Tuesday, 30 May 2017

Performance visualisation tools

Update


Amir has very kindly contributed a Vagrant box configuration to enable non-Linux users to work with the tools contained in the grav repository.

Thanks Amir!




In my last post, I looked at annotating Flamegraphs with contextual information in order to filter on an interesting subset of the data. One of the things that stuck with me was the idea of using SVGs to render data generated on a server running in headless mode.
Traditionally, I have recorded profiles and traces on remote servers, then pulled the data back to my workstation to filter, aggregate and plot. The scripts used to do this data-wrangling tend to be one-shot affairs, and I've probably lost many useful utilities over the years. I am increasingly coming around to the idea of building the rendering into the server-side script, as it forces me to think about how I want to interpret the data, and also gives the ability to deploy and serve such monitoring from a whole fleet of servers.
Partly to address this, and partly because experimentation is fun, I've been working on some new visualisations of the same ilk as Flamegraphs.
These tools are available in the grav repository.

 

Scheduler Profile

The scheduler profile tool can be used to indicate whether your application's threads are getting enough time on CPU, or whether there is resource contention at play.
In an ideal scenario, your application threads will only ever yield the CPU to one of the kernel's helper threads, such as ksoftirqd, and then only sparingly. Running the scheduling-profile script will record scheduler events in the kernel and will determine the state of your application threads at the point they are pre-empted and replaced with another process.
Threads will tend to be in one of three states when pre-empted by the scheduler:
  • Runnable - happily doing work, moved off the CPU due to scheduler quantum expiry (we want to minimise this)
  • Blocked on I/O - otherwise known as 'Uninterruptible sleep', still an interesting signal but expected for threads handling IO
  • Sleeping - voluntarily yielding the CPU, perhaps due to waiting on a lock
There are a number of other states, which will not be covered here.
Once the profile is collected, these states are rendered as a bar chart for each thread in your application. The examples here are from a JVM-based service, but the approach will work just as well for other runtimes, albeit without the mapping of pid to thread name.
The bar chart will show the proportion of states encountered per-thread as the OS scheduler swapped out the application thread.
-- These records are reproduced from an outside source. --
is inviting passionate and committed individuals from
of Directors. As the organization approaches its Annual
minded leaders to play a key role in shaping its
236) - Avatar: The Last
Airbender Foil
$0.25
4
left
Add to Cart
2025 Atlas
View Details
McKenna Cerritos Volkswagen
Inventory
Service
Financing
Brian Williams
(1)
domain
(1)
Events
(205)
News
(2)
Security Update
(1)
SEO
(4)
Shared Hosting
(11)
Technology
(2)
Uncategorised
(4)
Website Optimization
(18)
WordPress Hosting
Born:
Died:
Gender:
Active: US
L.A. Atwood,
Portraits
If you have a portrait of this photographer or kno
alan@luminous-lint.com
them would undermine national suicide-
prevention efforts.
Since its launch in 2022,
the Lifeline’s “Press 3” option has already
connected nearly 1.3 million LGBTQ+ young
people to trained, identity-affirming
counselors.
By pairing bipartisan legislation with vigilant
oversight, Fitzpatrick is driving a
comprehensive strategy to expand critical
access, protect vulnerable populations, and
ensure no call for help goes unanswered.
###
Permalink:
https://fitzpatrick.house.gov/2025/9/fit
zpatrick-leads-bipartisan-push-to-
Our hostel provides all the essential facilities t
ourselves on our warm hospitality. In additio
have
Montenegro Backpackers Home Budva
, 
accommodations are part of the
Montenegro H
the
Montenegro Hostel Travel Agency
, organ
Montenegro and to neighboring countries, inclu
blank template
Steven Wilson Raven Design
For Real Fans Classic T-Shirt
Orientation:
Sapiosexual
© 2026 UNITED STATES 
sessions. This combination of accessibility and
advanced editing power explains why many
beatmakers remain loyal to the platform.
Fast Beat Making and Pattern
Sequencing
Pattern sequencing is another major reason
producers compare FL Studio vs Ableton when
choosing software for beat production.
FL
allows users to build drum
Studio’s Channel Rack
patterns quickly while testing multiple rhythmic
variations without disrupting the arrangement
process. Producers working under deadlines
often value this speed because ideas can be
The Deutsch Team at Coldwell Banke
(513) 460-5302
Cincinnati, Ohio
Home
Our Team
The sleeping state is marked green (the CPU was intentionally yielded), the runnable state is marked red (the program thread was pre-empted while it still had useful work to do).
Let's take a look at an initial example running on my 4-core laptop:


Scheduling profile

original
This profile is taken from a simple drop-wizard application, the threads actually processing inbound requests are prefixed with 'dw-'. We can see that these request processing threads were ready to yield the CPU (i.e. entering sleep state) about 30% of the time, but they were mostly attempting to do useful work when they were moved off the CPU. This is a hint that the application is resource constrained in terms of CPU.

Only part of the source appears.